Capítulo 11
NOCHES DE SATÉN

A medianoche, en la sala del trono, el rey Teodorico flanqueado por sus tres hijas, despachaba con el doctor Ortelius y su discípulo sobre los sucesos tan perturbadores que tanto había venido conmocionando a la corte y a una de sus hijas, Clotilda, en el día de ayer.
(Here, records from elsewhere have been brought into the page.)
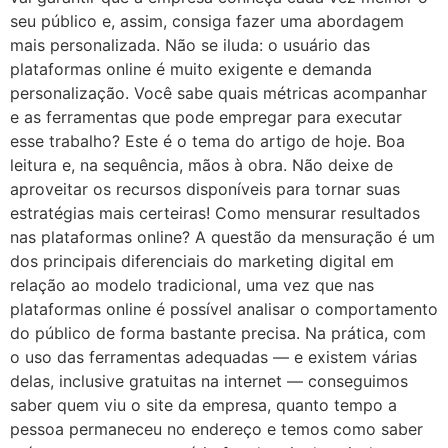
seu público e, assim, consiga fazer uma abordagem
mais personalizada. Não se iluda: o usuário das
plataformas online é muito exigente e demanda
personalização. Você sabe quais métricas acompanhar
e as ferramentas que pode empregar para executar
esse trabalho? Este é o tema do artigo de hoje. Boa
leitura e, na sequência, mãos à obra. Não deixe de
aproveitar os recursos disponíveis para tornar suas
estratégias mais certeiras! Como mensurar resultados
nas plataformas online? A questão da mensuração é um
dos principais diferenciais do marketing digital em
relação ao modelo tradicional, uma vez que nas
plataformas online é possível analisar o comportamento
do público de forma bastante precisa. Na prática, com
o uso das ferramentas adequadas — e existem várias
delas, inclusive gratuitas na internet — conseguimos
saber quem viu o site da empresa, quanto tempo a
pessoa permaneceu no endereço e temos como saber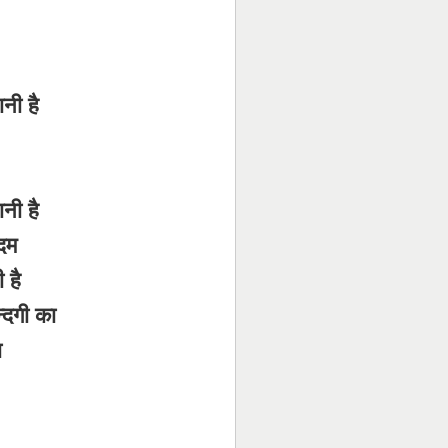
नी है
नी है
दम
ी है
्दगी का
ा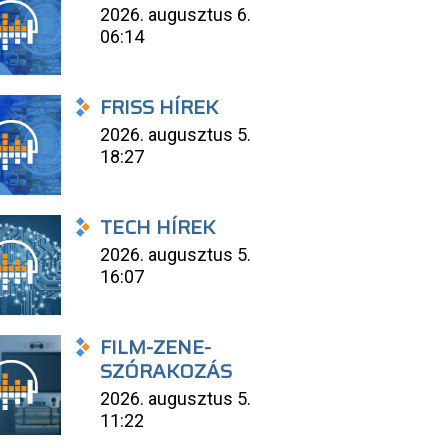
2026. augusztus 6.
06:14
FRISS HÍREK
2026. augusztus 5.
18:27
TECH HÍREK
2026. augusztus 5.
16:07
FILM-ZENE-
SZÓRAKOZÁS
2026. augusztus 5.
11:22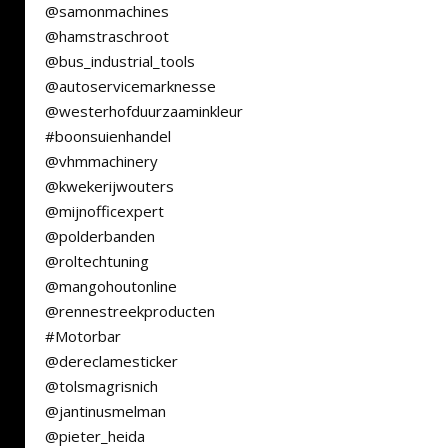
@samonmachines
@hamstraschroot
@bus_industrial_tools
@autoservicemarknesse
@westerhofduurzaaminkleur
#boonsuienhandel
@vhmmachinery
@kwekerijwouters
@mijnofficexpert
@polderbanden
@roltechtuning
@mangohoutonline
@rennestreekproducten
#Motorbar
@dereclamesticker
@tolsmagrisnich
@jantinusmelman
@pieter_heida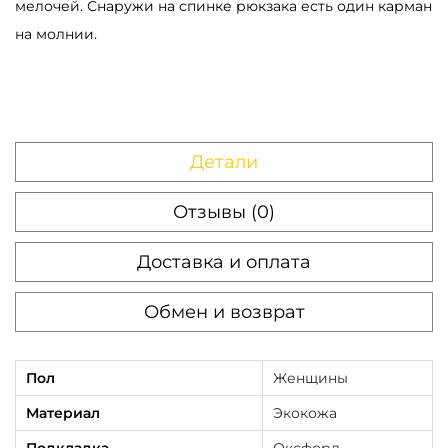
мелочей. Снаружи на спинке рюкзака есть один карман
i
на молнии.
t
y
с
т
Детали
р
о
Отзывы (0)
ч
е
Доставка и оплата
н
а
Обмен и возврат
я
ч
Пол
Женщины
е
Материал
Экокожа
р
н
—En torno a un caldero, arda el mundo entero, al regazo de una hoguera, que crepita en primavera. A poco que todo queda en silencio, se nos torna un buen comienzo, se despejan las incógnitas, pues ya mostró sus despuntadas astas la bestia, de pútridos restos se vale en su consuelo, así como de uñas el concienzudo escribano, pues no parlotea como un caballero, sino que suple su sudor por un tintero. Pero esa bestia díscola y pertinaz, atemorizados nos tiene, con ardid felonía y, en su no poca gazuza, vacía la hiel de las buenas e inocentes vírgenes que pululan este reino, pues alterados nos tiene, que no serenos, al ser su rabia la que nosotros mostremos —expuso el monarca, vestido con cuello de armiño y luengos hábitos de ceremonia, tocado por una corona de oro.

—Os lo advertí, Majestad, este cretino nos maneja con oscuros libelos, los que se vuelven malditos enredos —cortó por la tangente la negra e impresionante Ofelia, con una cofia oscura con diadema dorada y ropajes negros como los de un cuervo, interponiéndose entre su padre y Ortelius que no supo qué contestarle.

—A todos intranquilos nos tiene, y con vil empeño nos viene —intercaló ahora Violeta.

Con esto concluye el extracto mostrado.